Le problème ? « La rédaction actuelle rate la cible. » Cette ébauche offre en effet une échappatoire aux entreprises qui finissent par « recycler » leurs invendus.
« Ainsi, les entreprises qui passent leurs invendus au broyage pour les envoyer vers des filières de recyclage ne sont pas concernées par cette interdiction.
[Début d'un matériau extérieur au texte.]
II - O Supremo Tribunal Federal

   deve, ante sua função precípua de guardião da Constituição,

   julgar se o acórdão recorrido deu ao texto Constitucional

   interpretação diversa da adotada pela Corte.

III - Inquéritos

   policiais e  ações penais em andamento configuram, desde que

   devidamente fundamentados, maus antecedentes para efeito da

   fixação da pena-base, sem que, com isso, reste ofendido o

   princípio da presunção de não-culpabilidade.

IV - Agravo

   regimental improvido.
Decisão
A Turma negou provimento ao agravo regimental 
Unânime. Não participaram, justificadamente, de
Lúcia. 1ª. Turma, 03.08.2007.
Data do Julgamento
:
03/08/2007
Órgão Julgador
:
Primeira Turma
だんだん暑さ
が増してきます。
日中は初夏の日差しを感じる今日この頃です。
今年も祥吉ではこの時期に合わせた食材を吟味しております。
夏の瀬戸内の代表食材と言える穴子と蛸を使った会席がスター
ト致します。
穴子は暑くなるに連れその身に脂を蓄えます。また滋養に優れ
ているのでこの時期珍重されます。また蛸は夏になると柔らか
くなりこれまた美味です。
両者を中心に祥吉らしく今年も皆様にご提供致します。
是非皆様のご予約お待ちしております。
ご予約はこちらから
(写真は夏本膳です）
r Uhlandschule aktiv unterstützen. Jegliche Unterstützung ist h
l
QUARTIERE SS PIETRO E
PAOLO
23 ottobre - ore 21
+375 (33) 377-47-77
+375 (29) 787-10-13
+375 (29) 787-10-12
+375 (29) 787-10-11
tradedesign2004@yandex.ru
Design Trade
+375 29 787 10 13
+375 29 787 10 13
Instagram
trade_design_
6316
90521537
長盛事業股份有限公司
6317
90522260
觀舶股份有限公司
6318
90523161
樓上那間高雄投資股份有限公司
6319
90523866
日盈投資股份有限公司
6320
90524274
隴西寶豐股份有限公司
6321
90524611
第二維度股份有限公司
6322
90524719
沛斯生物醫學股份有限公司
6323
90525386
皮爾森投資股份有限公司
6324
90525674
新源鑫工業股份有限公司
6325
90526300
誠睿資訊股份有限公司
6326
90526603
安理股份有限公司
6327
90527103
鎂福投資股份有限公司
Dans la mesure où il existe des filières de recyclage pour les meubles, les appareils électriques et électroniques ou le textile, dans les faits, ce texte risque d’être inopérant », prévient l’avocat.
L'association Les amis de la Terre est sur la même longueur d'onde, au motif que le recyclage « reste de la destruction ».
🗣@alma_dufour des @amisdelaterre sur la destruction d'invendus, interdit en France :
— La Matinale LCI (@LaMatinaleLCI) June 5, 2019
"On se se félicite de cette mesure, mais on pourra encore envoyer ces invendus au recyclage, or aujourd'hui, le recyclage, ça reste de la destruction"
📺 #LaMatinaleLCI pic.twitter.com/KbomXR2fTf
Pour que la future réforme soit véritablement « efficace », Maître Meunier estime que « comme pour les dons alimentaires, il faut que les fabricants et distributeurs de produits non alimentaires, ainsi que les plateformes d’intermédiation, soient obligés de passer des conventions avec des associations afin de donner leurs invendus ». Il invite également le législateur à « interdire la possibilité de déduire la TVA lorsque les entreprises détruisent leurs invendus, ce qui est autorisé actuellement ».